■ Exercise description: Each entry below needs to be transcribed verbatim; the images should not appear.

[Saved data entries]
········

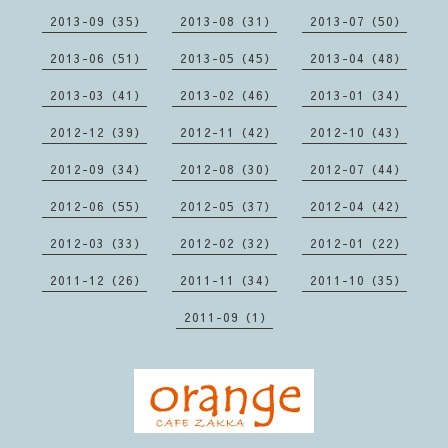
2013-09（35）
2013-08（31）
2013-07（50）
2013-06（51）
2013-05（45）
2013-04（48）
2013-03（41）
2013-02（46）
2013-01（34）
2012-12（39）
2012-11（42）
2012-10（43）
2012-09（34）
2012-08（30）
2012-07（44）
2012-06（55）
2012-05（37）
2012-04（42）
2012-03（33）
2012-02（32）
2012-01（22）
2011-12（26）
2011-11（34）
2011-10（35）
2011-09（1）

········

■ Written solution:
2013-09（35）
2013-08（31）
2013-07（50）
2013-06（51）
2013-05（45）
2013-04（48）
2013-03（41）
2013-02（46）
2013-01（34）
2012-12（39）
2012-11（42）
2012-10（43）
2012-09（34）
2012-08（30）
2012-07（44）
2012-06（55）
2012-05（37）
2012-04（42）
2012-03（33）
2012-02（32）
2012-01（22）
2011-12（26）
2011-11（34）
2011-10（35）
2011-09（1）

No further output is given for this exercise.